What is required: If an entry holds an image, leave that image out and transcribe everything else exactly.
__________
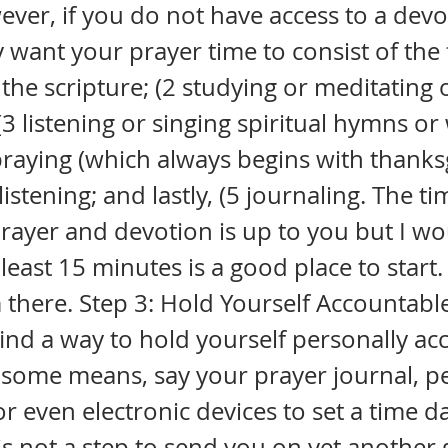
ver, if you do not have access to a devo
 want your prayer time to consist of the 
 the scripture; (2 studying or meditating 
 (3 listening or singing spiritual hymns o
praying (which always begins with thanks
istening; and lastly, (5 journaling. The t
rayer and devotion is up to you but I w
 least 15 minutes is a good place to start
 there. Step 3: Hold Yourself Accountable
find a way to hold yourself personally a
 some means, say your prayer journal, p
r even electronic devices to set a time da
is not a step to send you on yet another g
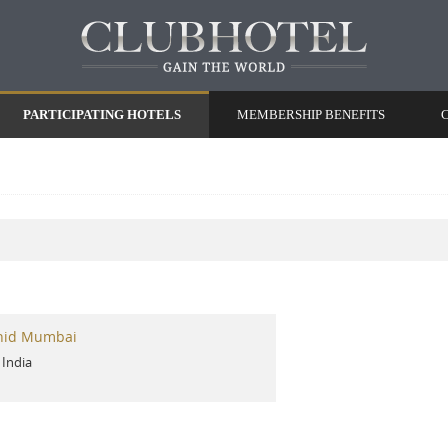
PARTICIPATING HOTELS
MEMBERSHIP BENEFITS
hid Mumbai
-
India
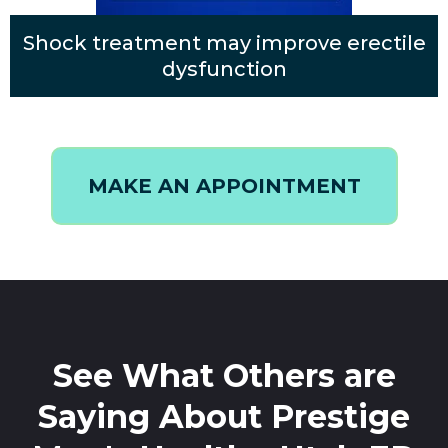
Shock treatment may improve erectile
dysfunction
MAKE AN APPOINTMENT
See What Others are
Saying About Prestige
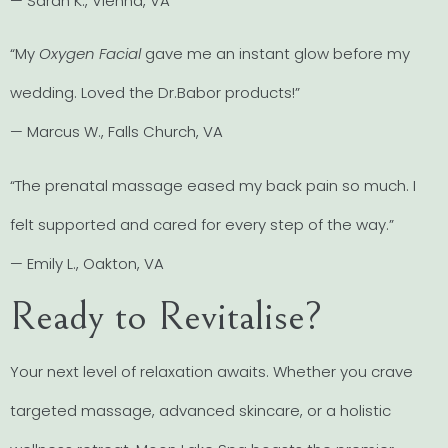
— Sarah K., Vienna, VA
“My
Oxygen Facial
gave me an instant glow before my
wedding. Loved the Dr.Babor products!”
— Marcus W., Falls Church, VA
“The prenatal massage eased my back pain so much. I
felt supported and cared for every step of the way.”
— Emily L., Oakton, VA
Ready to Revitalise?
Your next level of relaxation awaits. Whether you crave
targeted massage, advanced skincare, or a holistic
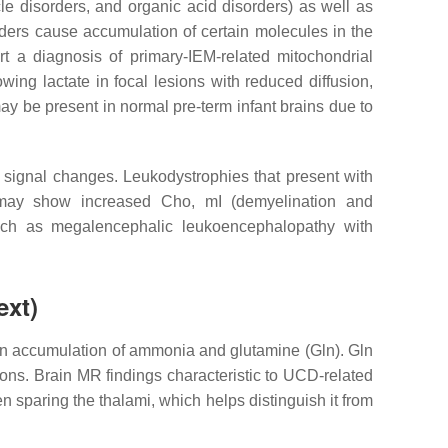
le disorders, and organic acid disorders) as well as
ders cause accumulation of certain molecules in the
t a diagnosis of primary-IEM-related mitochondrial
ing lactate in focal lesions with reduced diffusion,
may be present in normal pre-term infant brains due to
 signal changes. Leukodystrophies that present with
 may show increased Cho, mI (demyelination and
uch as megalencephalic leukoencephalopathy with
ext)
 in accumulation of ammonia and glutamine (Gln). Gln
tions. Brain MR findings characteristic to UCD-related
n sparing the thalami, which helps distinguish it from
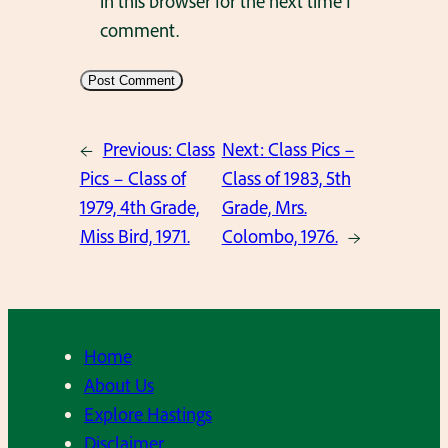
in this browser for the next time I
comment.
←
Previous:
Class
Next:
Class Pics –
Pics – Class of
Class of 1983, 5th
1979, 4th Grade,
Grade, Mrs.
Miss Bird, 1971.
Colombo, 1976.
→
Home
About Us
Explore Hastings
Disclaimer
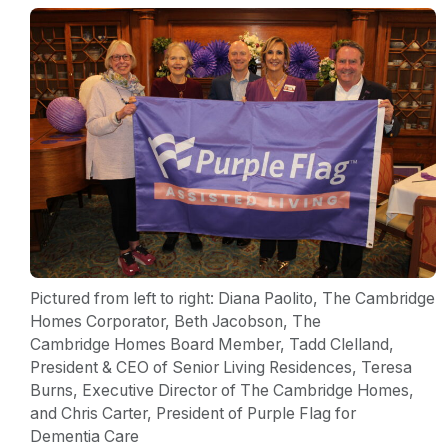
Pictured from left to right: Diana Paolito, The Cambridge
Homes Corporator, Beth Jacobson, The
Cambridge Homes Board Member, Tadd Clelland,
President & CEO of Senior Living Residences, Teresa
Burns, Executive Director of The Cambridge Homes,
and Chris Carter, President of Purple Flag for
Dementia Care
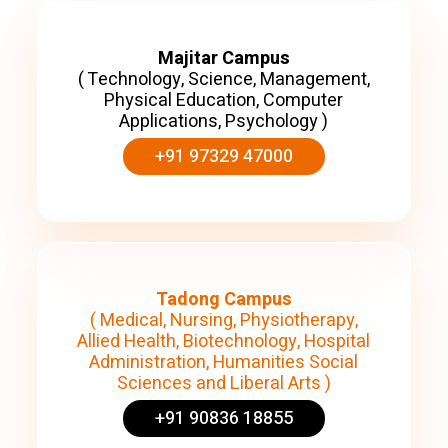
Majitar Campus
( Technology, Science, Management,
Physical Education, Computer
Applications, Psychology )
+91 97329 47000
Tadong Campus
( Medical, Nursing, Physiotherapy,
Allied Health, Biotechnology, Hospital
Administration, Humanities Social
Sciences and Liberal Arts )
+91 90836 18855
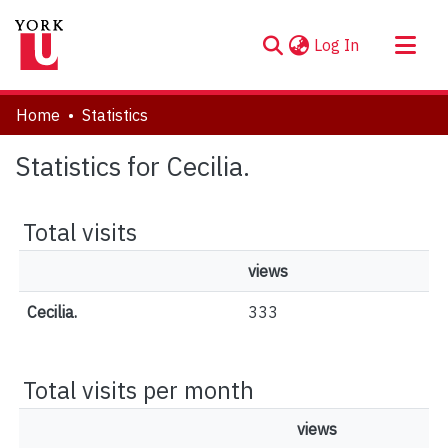
(current)
Log In
About
Home
Statistics
Communities & Collections
Statistics for Cecilia.
Browse YorkSpace
Total visits
views
Cecilia.
333
Total visits per month
views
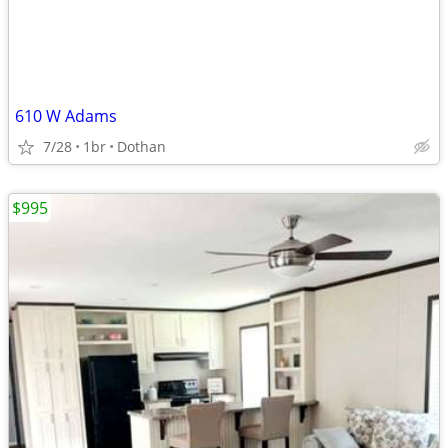
610 W Adams
7/28
1br
Dothan
$995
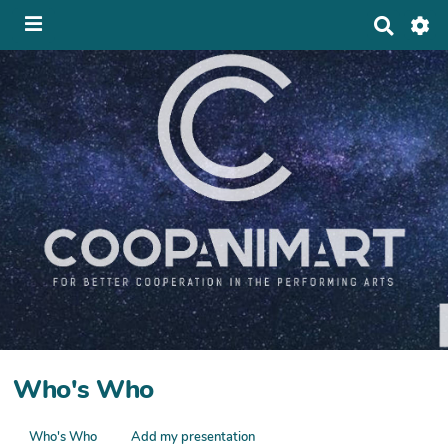
S
e
a
r
c
h
Who's Who
Who's Who
Add my presentation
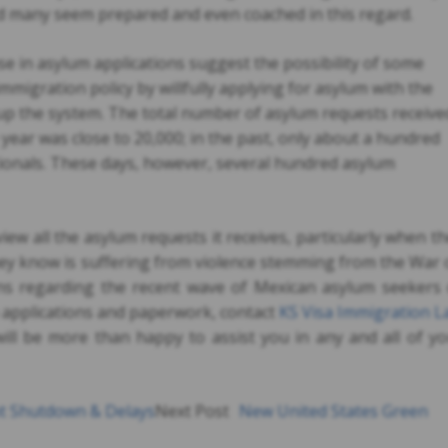
d many seem prepared and even coached in this regard.
se in asylum applications suggest the possibility of some
mmigration policy by willfully applying for asylum with the
up the system. The total number of asylum requests receive
e year was close to 20,000; in the past, only about a hundred
tionals. These days, however, several hundred asylum
view all the asylum requests it receives, particularly when t
ey know is suffering from violence stemming from the War
ns regarding the recent wave of Mexican asylum seekers 
 applications and paperwork, contact
KS Visa Immigration L
will be more than happy to assist you in any and all of y
t Shutdown & Delays
Next Post
New United States Green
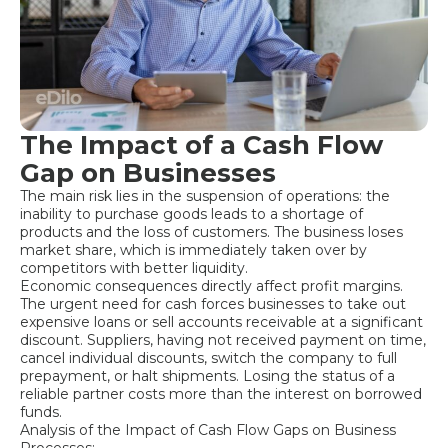
The Impact of a Cash Flow
Gap on Businesses
The main risk lies in the suspension of operations: the
inability to purchase goods leads to a shortage of
products and the loss of customers. The business loses
market share, which is immediately taken over by
competitors with better liquidity.
Economic consequences directly affect profit margins.
The urgent need for cash forces businesses to take out
expensive loans or sell accounts receivable at a significant
discount. Suppliers, having not received payment on time,
cancel individual discounts, switch the company to full
prepayment, or halt shipments. Losing the status of a
reliable partner costs more than the interest on borrowed
funds.
Analysis of the Impact of Cash Flow Gaps on Business
Processes:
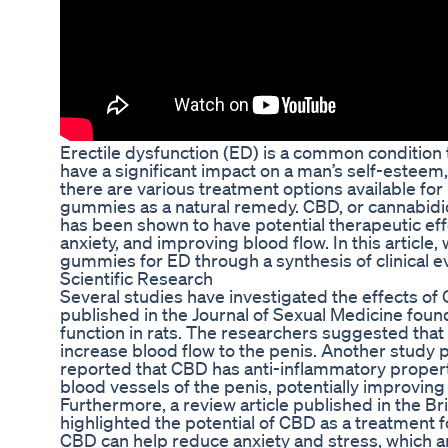
Erectile dysfunction (ED) is a common condition t
have a significant impact on a man’s self-esteem, r
there are various treatment options available fo
gummies as a natural remedy. CBD, or cannabidio
has been shown to have potential therapeutic eff
anxiety, and improving blood flow. In this article,
gummies for ED through a synthesis of clinical e
Scientific Research
Several studies have investigated the effects of
published in the Journal of Sexual Medicine foun
function in rats. The researchers suggested that 
increase blood flow to the penis. Another study pu
reported that CBD has anti-inflammatory propert
blood vessels of the penis, potentially improving 
Furthermore, a review article published in the Br
highlighted the potential of CBD as a treatment 
CBD can help reduce anxiety and stress, which a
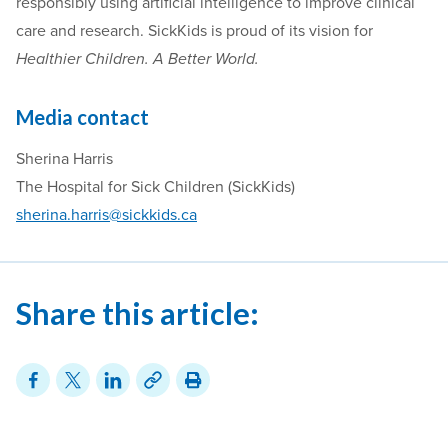
responsibly using artificial intelligence to improve clinical
care and research. SickKids is proud of its vision for
Healthier Children. A Better World.
Media contact
Sherina Harris
The Hospital for Sick Children (SickKids)
sherina.harris@sickkids.ca
Share this article:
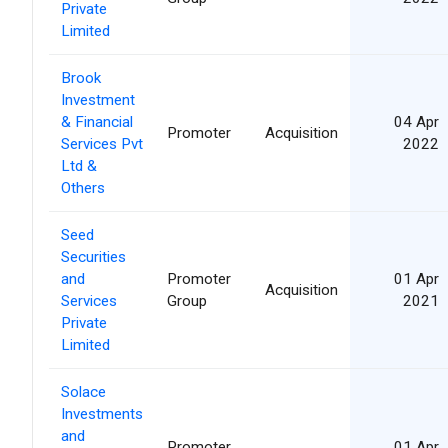
Private
Limited
Brook
Investment
& Financial
04 Apr
Promoter
Acquisition
Services Pvt
2022
Ltd &
Others
Seed
Securities
and
Promoter
01 Apr
Acquisition
Services
Group
2021
Private
Limited
Solace
Investments
and
Promoter
01 Apr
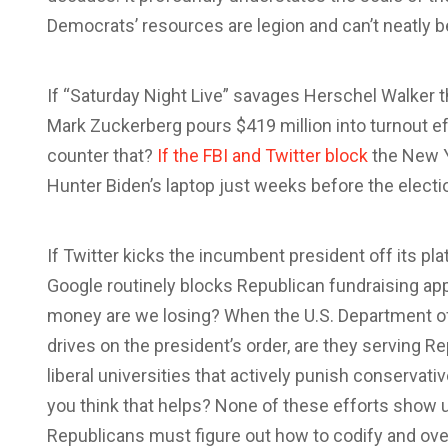
Democrats’ resources are legion and can’t neatly b
If “Saturday Night Live” savages Herschel Walker th
Mark Zuckerberg pours $419 million into turnout e
counter that?
If the FBI and Twitter block
the New Y
Hunter Biden’s laptop just weeks before the electi
If Twitter kicks the incumbent president off its plat
Google routinely blocks Republican fundraising ap
money are we losing? When the U.S. Department o
drives on the president’s order, are they serving 
liberal universities that actively punish conservat
you think that helps? None of these efforts show u
Republicans must figure out how to codify and o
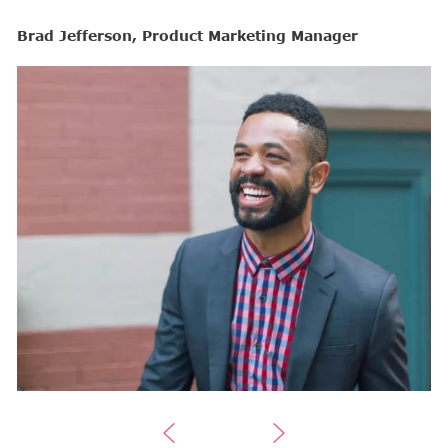
Brad Jefferson, Product Marketing Manager
B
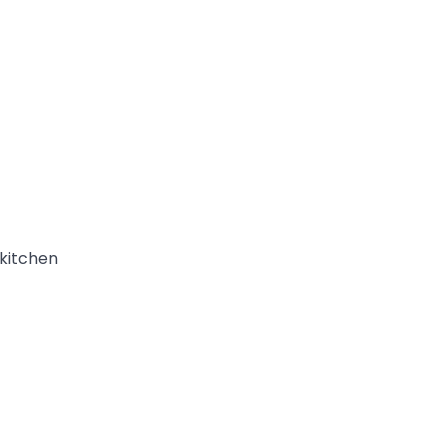
 kitchen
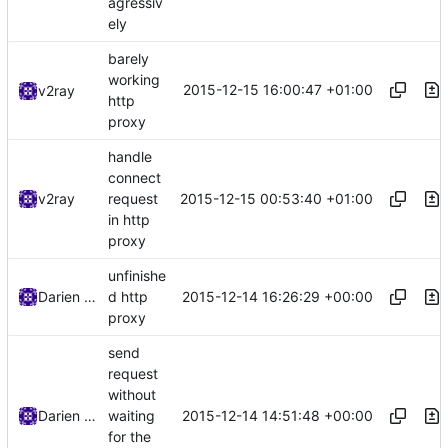
agressiv
ely
barely
working
2015-12-15 16:00:47 +01:00
v2ray
http
proxy
handle
connect
2015-12-15 00:53:40 +01:00
v2ray
request
in http
proxy
unfinishe
2015-12-14 16:26:29 +00:00
Darien Raymond
d http
proxy
send
request
without
2015-12-14 14:51:48 +00:00
Darien Raymond
waiting
for the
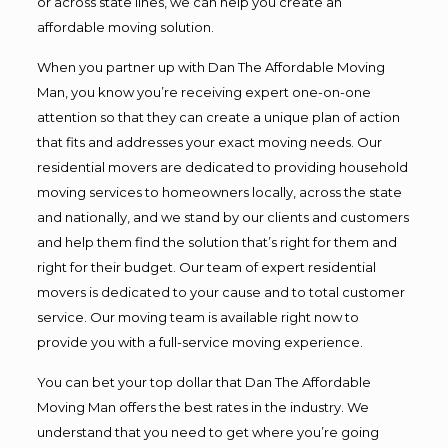
or across state lines, we can help you create an
affordable moving solution.
When you partner up with Dan The Affordable Moving
Man, you know you’re receiving expert one-on-one
attention so that they can create a unique plan of action
that fits and addresses your exact moving needs. Our
residential movers are dedicated to providing household
moving services to homeowners locally, across the state
and nationally, and we stand by our clients and customers
and help them find the solution that’s right for them and
right for their budget. Our team of expert residential
movers is dedicated to your cause and to total customer
service. Our moving team is available right now to
provide you with a full-service moving experience.
You can bet your top dollar that Dan The Affordable
Moving Man offers the best rates in the industry. We
understand that you need to get where you’re going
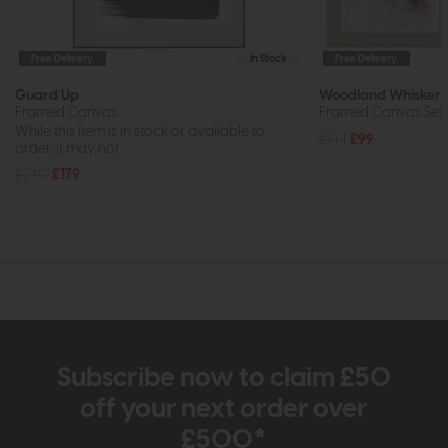
Free Delivery
In Stock
Free Delivery
Guard Up
Woodland Whiskers
Framed Canvas
Framed Canvas Set 
While this item is in stock or available to
£144
£99
order, it may not...
£240
£179
Subscribe now to claim £50
off your next order over
£500*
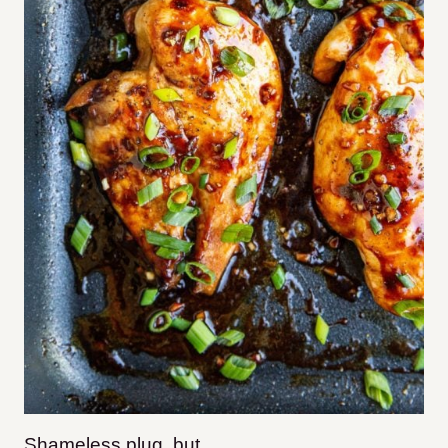
Shameless plug, but…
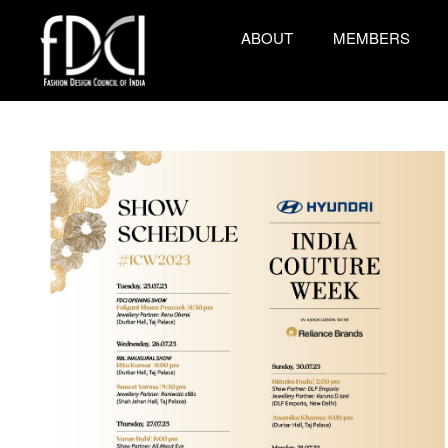
ABOUT
MEMBERS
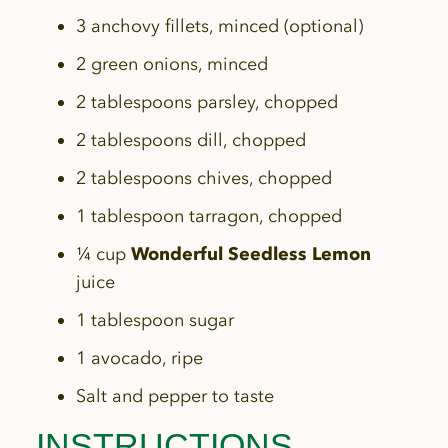
3 anchovy fillets, minced (optional)
2 green onions, minced
2 tablespoons parsley, chopped
2 tablespoons dill, chopped
2 tablespoons chives, chopped
1 tablespoon tarragon, chopped
¼ cup
Wonderful Seedless Lemon
juice
1 tablespoon sugar
1 avocado, ripe
Salt and pepper to taste
INSTRUCTIONS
__________
Response to the exercise:
ver, if you do not have access to a devo
 want your prayer time to consist of the 
 the scripture; (2 studying or meditating 
 (3 listening or singing spiritual hymns o
praying (which always begins with thanks
istening; and lastly, (5 journaling. The t
rayer and devotion is up to you but I w
 least 15 minutes is a good place to start
 there. Step 3: Hold Yourself Accountable
find a way to hold yourself personally a
 some means, say your prayer journal, p
r even electronic devices to set a time da
is not a step to send you on yet another g
PARTICIPATING HOTELS
MEMBERSHIP BENEFITS
hid Mumbai
-
India
Shock treatment may improve erectile
dysfunction
MAKE AN APPOINTMENT
See What Others are
Saying About Prestige
— Sarah K., Vienna, VA
“My
Oxygen Facial
gave me an instant glow before my
wedding. Loved the Dr.Babor products!”
— Marcus W., Falls Church, VA
“The prenatal massage eased my back pain so much. I
felt supported and cared for every step of the way.”
— Emily L., Oakton, VA
Ready to Revitalise?
Your next level of relaxation awaits. Whether you crave
targeted massage, advanced skincare, or a holistic
le disorders, and organic acid disorders) as well as
ders cause accumulation of certain molecules in the
t a diagnosis of primary-IEM-related mitochondrial
ing lactate in focal lesions with reduced diffusion,
may be present in normal pre-term infant brains due to
 signal changes. Leukodystrophies that present with
 may show increased Cho, mI (demyelination and
uch as megalencephalic leukoencephalopathy with
ext)
 in accumulation of ammonia and glutamine (Gln). Gln
tions. Brain MR findings characteristic to UCD-related
n sparing the thalami, which helps distinguish it from
in this browser for the next time I
comment.
←
Previous:
Class
Next:
Class Pics –
Pics – Class of
Class of 1983, 5th
1979, 4th Grade,
Grade, Mrs.
Miss Bird, 1971.
Colombo, 1976.
→
Home
About Us
Explore Hastings
Disclaimer
Pictured from left to right: Diana Paolito, The Cambridge
Homes Corporator, Beth Jacobson, The
Cambridge Homes Board Member, Tadd Clelland,
President & CEO of Senior Living Residences, Teresa
Burns, Executive Director of The Cambridge Homes,
and Chris Carter, President of Purple Flag for
Dementia Care
Majitar Campus
( Technology, Science, Management,
Physical Education, Computer
Applications, Psychology )
+91 97329 47000
Tadong Campus
( Medical, Nursing, Physiotherapy,
Allied Health, Biotechnology, Hospital
Administration, Humanities Social
Sciences and Liberal Arts )
+91 90836 18855
(current)
Log In
About
Home
Statistics
Communities & Collections
Statistics for Cecilia.
Browse YorkSpace
Total visits
views
Cecilia.
333
Total visits per month
views
610 W Adams
7/28
1br
Dothan
$995
S
e
a
r
c
h
Who's Who
Who's Who
Add my presentation
d many seem prepared and even coached in this regard.
se in asylum applications suggest the possibility of some
mmigration policy by willfully applying for asylum with the
up the system. The total number of asylum requests receive
e year was close to 20,000; in the past, only about a hundred
tionals. These days, however, several hundred asylum
view all the asylum requests it receives, particularly when t
ey know is suffering from violence stemming from the War
ns regarding the recent wave of Mexican asylum seekers 
 applications and paperwork, contact
KS Visa Immigration L
will be more than happy to assist you in any and all of y
t Shutdown & Delays
Next Post
New United States Green
The Impact of a Cash Flow
Gap on Businesses
The main risk lies in the suspension of operations: the
inability to purchase goods leads to a shortage of
products and the loss of customers. The business loses
market share, which is immediately taken over by
competitors with better liquidity.
Economic consequences directly affect profit margins.
The urgent need for cash forces businesses to take out
expensive loans or sell accounts receivable at a significant
discount. Suppliers, having not received payment on time,
cancel individual discounts, switch the company to full
prepayment, or halt shipments. Losing the status of a
reliable partner costs more than the interest on borrowed
funds.
Analysis of the Impact of Cash Flow Gaps on Business
Processes:
Erectile dysfunction (ED) is a common condition t
have a significant impact on a man’s self-esteem, r
there are various treatment options available fo
gummies as a natural remedy. CBD, or cannabidio
has been shown to have potential therapeutic eff
anxiety, and improving blood flow. In this article,
gummies for ED through a synthesis of clinical e
Scientific Research
Several studies have investigated the effects of
published in the Journal of Sexual Medicine foun
function in rats. The researchers suggested that 
increase blood flow to the penis. Another study pu
reported that CBD has anti-inflammatory propert
blood vessels of the penis, potentially improving 
Furthermore, a review article published in the Br
highlighted the potential of CBD as a treatment 
CBD can help reduce anxiety and stress, which a
responsibly using artificial intelligence to improve clinical
care and research. SickKids is proud of its vision for
Healthier Children. A Better World.
Media contact
Sherina Harris
The Hospital for Sick Children (SickKids)
sherina.harris@sickkids.ca
Share this article:
Private
Limited
Brook
Investment
& Financial
04 Apr
Promoter
Acquisition
Services Pvt
2022
Ltd &
Others
Seed
Securities
and
Promoter
01 Apr
Acquisition
Services
Group
2021
Private
Limited
Solace
Investments
and
Promoter
01 Apr
Democrats’ resources are legion and can’t neatly b
If “Saturday Night Live” savages Herschel Walker th
Mark Zuckerberg pours $419 million into turnout e
counter that?
If the FBI and Twitter block
the New Y
Hunter Biden’s laptop just weeks before the electi
If Twitter kicks the incumbent president off its plat
Google routinely blocks Republican fundraising ap
money are we losing? When the U.S. Department o
drives on the president’s order, are they serving 
liberal universities that actively punish conservat
you think that helps? None of these efforts show u
Republicans must figure out how to codify and o
Brad Jefferson, Product Marketing Manager
B
 kitchen
agressiv
ely
barely
working
2015-12-15 16:00:47 +01:00
v2ray
http
proxy
handle
connect
2015-12-15 00:53:40 +01:00
v2ray
request
in http
proxy
unfinishe
2015-12-14 16:26:29 +00:00
Darien Raymond
d http
proxy
send
request
without
2015-12-14 14:51:48 +00:00
Darien Raymond
waiting
for the
or across state lines, we can help you create an
affordable moving solution.
When you partner up with Dan The Affordable Moving
Man, you know you’re receiving expert one-on-one
attention so that they can create a unique plan of action
that fits and addresses your exact moving needs. Our
residential movers are dedicated to providing household
moving services to homeowners locally, across the state
and nationally, and we stand by our clients and customers
and help them find the solution that’s right for them and
right for their budget. Our team of expert residential
movers is dedicated to your cause and to total customer
service. Our moving team is available right now to
provide you with a full-service moving experience.
You can bet your top dollar that Dan The Affordable
Moving Man offers the best rates in the industry. We
understand that you need to get where you’re going
Free Delivery
In Stock
Free Delivery
Guard Up
Woodland Whiskers
Framed Canvas
Framed Canvas Set 
While this item is in stock or available to
£144
£99
order, it may not...
£240
£179
Subscribe now to claim £50
off your next order over
£500*
Shameless plug, but…
ABOUT
MEMBERS
3 anchovy fillets, minced (optional)
2 green onions, minced
2 tablespoons parsley, chopped
2 tablespoons dill, chopped
2 tablespoons chives, chopped
1 tablespoon tarragon, chopped
¼ cup
Wonderful Seedless Lemon
juice
1 tablespoon sugar
1 avocado, ripe
Salt and pepper to taste
INSTRUCTIONS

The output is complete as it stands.